Drivers of Australian hospital expenditure growth 2004-2013
Adjunct Associate Professor John Goss will present a discussion on the factors responsible for the 51% real increase in admitted patient expenditure in Australia from 2004-05 to 2012-13. This presentation uses detailed data from the Australian Institute of Health and Welfare to show that factors such as ageing, increasing health prices and changing disease rates are minor contributors to the increase in admitted patient expenditure, despite the media attention these factors get. Much of the increase has been provider-driven rather than demand driven, so there is significant scope for the health system to control the rate of growth.
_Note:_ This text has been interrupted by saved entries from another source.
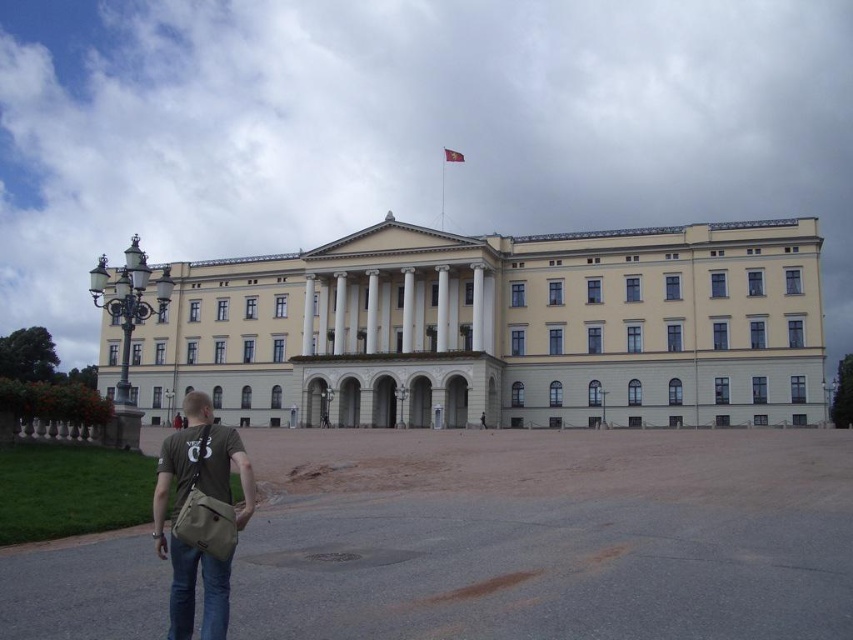 Does gold metallic flag at upper center appear on the right side of green fabric backpack at lower left?

Indeed, gold metallic flag at upper center is positioned on the right side of green fabric backpack at lower left.

Is gold metallic flag at upper center shorter than green fabric backpack at lower left?

No, gold metallic flag at upper center is not shorter than green fabric backpack at lower left.

Is point (457, 157) positioned behind point (178, 416)?

Yes, point (457, 157) is behind point (178, 416).

Locate an element on the screen. This screenshot has width=853, height=640. gold metallic flag at upper center is located at coordinates (x=451, y=156).

Does point (457, 156) come in front of point (480, 420)?

That is False.

Does gold metallic flag at upper center appear on the right side of brown leather backpack at lower center?

In fact, gold metallic flag at upper center is to the left of brown leather backpack at lower center.

Which is behind, point (451, 154) or point (480, 422)?

Point (451, 154)

Where is `gold metallic flag at upper center`? Image resolution: width=853 pixels, height=640 pixels. gold metallic flag at upper center is located at coordinates (451, 156).

Who is shorter, yellow stone building at center or brown leather backpack at lower center?

With less height is brown leather backpack at lower center.

Which is behind, point (473, 252) or point (483, 413)?

Positioned behind is point (473, 252).

Between point (799, 410) and point (485, 426), which one is positioned in front?

Point (799, 410)

Image resolution: width=853 pixels, height=640 pixels. Find the location of `yellow stone building at center`. yellow stone building at center is located at coordinates (500, 330).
Because the increase in expenditure can be decomposed by age and disease group, we can develop a better understanding of which parts of the increase in provider driven expenditure were beneficial and which parts were perhaps not a cost-effective use of resources. The implications of this analysis for health funding are discussed.
Impact of welfare income management on health
Speaker: Janice Lee
Since the 1970s, economic shocks have increased youth and long-term unemployment globally. The OECD countries responded to the unemployment crisis by adopting activation measures to help the unemployed find jobs and participate in the labour market. Australia has adopted Activation measures into its welfare reform by (1) intensifying the surveillance of welfare benefits, (2) increasing conditionality and eligibility criteria for those on welfare benefits and (3) decreasing the real value of the material welfare offered by income support in the face of rising living cost.
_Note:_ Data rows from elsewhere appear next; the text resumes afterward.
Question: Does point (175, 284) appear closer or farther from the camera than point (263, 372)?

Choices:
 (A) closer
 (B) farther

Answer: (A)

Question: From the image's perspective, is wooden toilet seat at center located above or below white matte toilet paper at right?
As part of the activation measures in enforcing conditionality, Australia introduced Place-Based Income Management as a conditional cash transfer policy that quarantines a portion of certain individuals income support to pay for basic necessities. The government’s justification of PBIM is that it promotes socially responsible behaviours among recipients, especially towards their own wellbeing. However, welfare conditionality, enforced through surveillance, can be detrimental to health by widening the distribution of the social determinants of health.
Janice Lee’s project focuses on Compulsory Income Management as a regulatory instrument of the Activation regime in governing human behaviour. Using a qualitative approach, this project is to develop an empirically and theoretically informed understanding in which welfare conditionality regulates people’s lives and ultimately their health.